To represent employers, the Department picked, as an alternate negotiator, attorney Dennis Cariello of the law firm Hogan Marren Babbo & Rose. Cariello has served for at least one previous rulemaking, during Trump I, as a negotiator representing for-profit colleges. He once served as an expert witness for awful, predatory, now-shuttered-for-fraud Globe University, and he represented higher ed expert Mark Schneider in an industry lawsuit to defeat the Obama Administration’s version of the gainful employment rule. One of the clients at Cariello’s former law firm DLA Piper during his tenure there was Corinthian Colleges, the now-shuttered fraud that was receiving as much as $1.4 billion a year in taxpayer money.
And to represent accrediting agencies, the Department selected Michale McComis, head of the Accrediting Commission of Career Schools and Colleges (ACCSC), the largest accreditor of – wanna guess? – for-profit schools, and an agency that has repeatedly acted too slowly, if at all, to address deceptive and abusive practices by the schools it is supposed to monitor.
To represent “Taxpayers and the Public Interest,” the Department chose Preston Cooper of the conservative American Enterprise Institute. Cooper has in the past made arguments against the gainful employment rule that echoed for-profit college talking points. But more recently Cooper has seemed more supportive of accountability.
A Trump rollercoaster ride
This Trump II education department is on a rollercoaster ride when it comes to college accountability issues.
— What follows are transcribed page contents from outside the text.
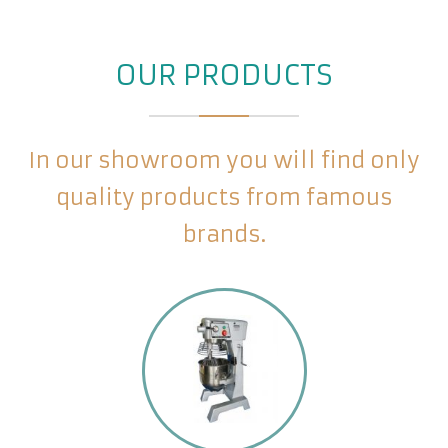
OUR PRODUCTS
In our showroom you will find only
quality products from famous
brands.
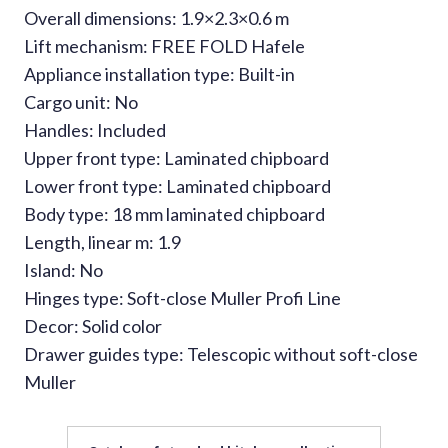
Overall dimensions: 1.9×2.3×0.6 m
Lift mechanism: FREE FOLD Hafele
Appliance installation type: Built-in
Cargo unit: No
Handles: Included
Upper front type: Laminated chipboard
Lower front type: Laminated chipboard
Body type: 18 mm laminated chipboard
Length, linear m: 1.9
Island: No
Hinges type: Soft-close Muller Profi Line
Decor: Solid color
Drawer guides type: Telescopic without soft-close
Muller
The administration accepted the Do No Harm legislation, and has offered a few other promising steps in favor of school disclosures to the public. (Even the Trump administration’s recent letter threatening colleges with loss of funding unless they move in a MAGA direction included a demand that colleges do more to make degrees pay off financially.)
At the same time, the Trump team’s cuts to personnel have gutted the divisions that focus on investigations, oversight, and enforcement. The Department also has taken steps to undermine the independence of NACIQI, the panel of outside experts charged with advising the Department on recognition of accrediting agencies.
Even worse, the Department cancelled a fine against Grand Canyon University that was the result of a careful investigation during Biden’s term showing that Grand Canyon systematically deceived students regarding the cost of their educations. A Department spokesperson falsely claimed that the Biden team persecuted Grand Canyon because it styles itself as a Christian school – ignoring that many of the students who were tricked were themselves Christians, while the for-profit recipient of Grand Canyon’s revenues is a Wall Street-traded corporation, not an actual Christian.
There’s a genuine possibility, if the Trump education department does not cave to the worst positions of the for-profit education industry, that the new rulemaking will result in fair regulations that could in theory help protect students and taxpayers. The toughest tests will be whether there are sufficient guardrails to ensure quality and integrity in Workforce Pell programs, and whether critical aspects of the gainful employment rule survive. But even if the rulemaking produces strong regulations, the Department, or whatever remains of the Department, will have to re-start its commitment to oversight and enforcement, or else the new rules will mean nothing.